Using AngularJS, I've noticed a pattern that seems wrong to me.
When building a table, my data is bound using ng-bind. But if I need the text in the cell to link to something, the link has to get created manually.
A non-linked table cell looks like:
<td ng-bind="customer.name"></td>
But if I want to create a link, I do:
<td><a ng-href="/customer/{{customer.id}}">{{customer.name}}</a></td>
Is there a way to create the link using attributes? Something like:
<td ng-bind="customer.name" ng-href="/customer/{customer.id}"></td>
The ng-href directive overrides the original href attribute of an <a> element. The ng-href directive should be used instead of href if you have AngularJS code inside the href value. The ng-href directive makes sure the link is not broken even if the user clicks the link before AngularJS has evaluated the code.
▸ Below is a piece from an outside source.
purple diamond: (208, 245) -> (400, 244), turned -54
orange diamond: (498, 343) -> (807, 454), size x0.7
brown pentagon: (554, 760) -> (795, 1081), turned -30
ng-bind directive binds the AngularJS Application data to HTML tags. ng-bind updates the model created by ng-model directive to be displayed in the html tag whenever user input something in the control or updates the html control's data when model data is updated by controller.
ngModel usually use for input tags for bind a variable that we can change variable from controller and html page but ngBind use for display a variable in html page and we can change variable just from controller and html just show variable.
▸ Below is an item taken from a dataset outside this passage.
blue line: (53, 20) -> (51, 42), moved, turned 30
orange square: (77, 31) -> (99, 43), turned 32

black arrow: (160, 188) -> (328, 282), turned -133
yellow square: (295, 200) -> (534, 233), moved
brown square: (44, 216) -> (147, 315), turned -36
href allows users to visit an external website from the current website. It is mostly used in anchor tags. Anchor tags are the most common HTML tags that take href as a parameter and route users to another website. In Angular, developers should use ng-href instead of href in the anchor tags.
This isn't really an AngularJS issue; this is more about how HTML works. HTML doesn't allow you to just add an href
attribute to any element to create a link. You need to use the anchor tag to create a link.
If you want, you could write a directive that produces the anchor tag inside cells. But that hardly seems worth it, and most would probably agree that it produces less semantic, more confusing markup.